Now there was no carpet on the floor, which was of dark-colored wood,
set in lozenges, and slippery with wax, after the usual French style.
As Israel walked this slippery floor, his unaccustomed feet slid about
very strangely as if walking on ice, so that he came very near falling.
"'Pears to me you have rather high heels to your boots," said the grave
man of utility, looking sharply down through his spectacles; "don't you
know that it's both wasting leather and endangering your limbs, to wear
such high heels? I have thought, at my first leisure, to write a little
pamphlet against that very abuse. But pray, what are you doing now? Do
your boots pinch you, my friend, that you lift one foot from the floor
that way?"
At this moment, Israel having seated himself, was just putting his right
foot across his left knee.
"How foolish," continued the wise man, "for a rational creature to wear
tight boots. Had nature intended rational creatures should do so, she
would have made the foot of solid bone, or perhaps of solid iron,
instead of bone, muscle, and flesh,--But,--I see. Hold!"
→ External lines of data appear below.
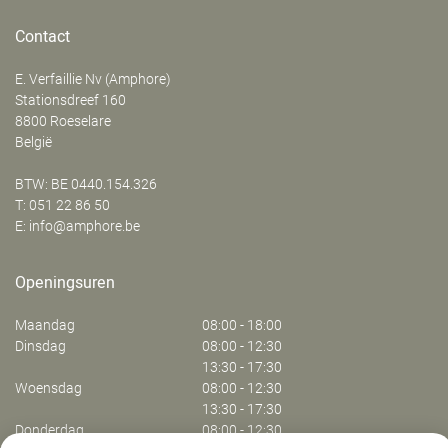
Contact
E. Verfaillie Nv (Amphore)
‍Stationsdreef 160
8800
Roeselare
België
BTW: BE 0440.154.326
T:
051 22 86 50
E:
info@amphore.be
Openingsuren
Maandag
08:00 - 18:00
Dinsdag
08:00 - 12:30
13:30 - 17:30
Woensdag
08:00 - 12:30
13:30 - 17:30
Donderdag
08:00 - 12:30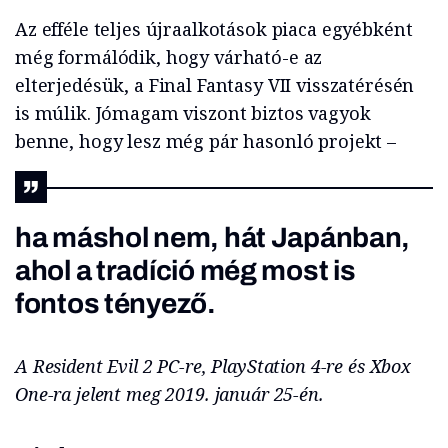
Az efféle teljes újraalkotások piaca egyébként
még formálódik, hogy várható-e az
elterjedésük, a Final Fantasy VII visszatérésén
is múlik. Jómagam viszont biztos vagyok
benne, hogy lesz még pár hasonló projekt –
ha máshol nem, hát Japánban,
ahol a tradíció még most is
fontos tényező.
A Resident Evil 2 PC-re, PlayStation 4-re és Xbox
One-ra jelent meg 2019. január 25-én.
And springing to his own slippered feet, the venerable sage hurried to
the door and shot-to the bolt. Then drawing the curtain carefully across
the window looking out across the court to various windows on the
opposite side, bade Israel proceed with his operations.
"I was mistaken this time," added the Doctor, smiling, as Israel
produced his documents from their curious recesses--"your high heels,
instead of being idle vanities, seem to be full of meaning."
"Pretty full, Doctor," said Israel, now handing over the papers. "I had
a narrow escape with them just now."
"How? How's that?" said the sage, fumbling the papers eagerly.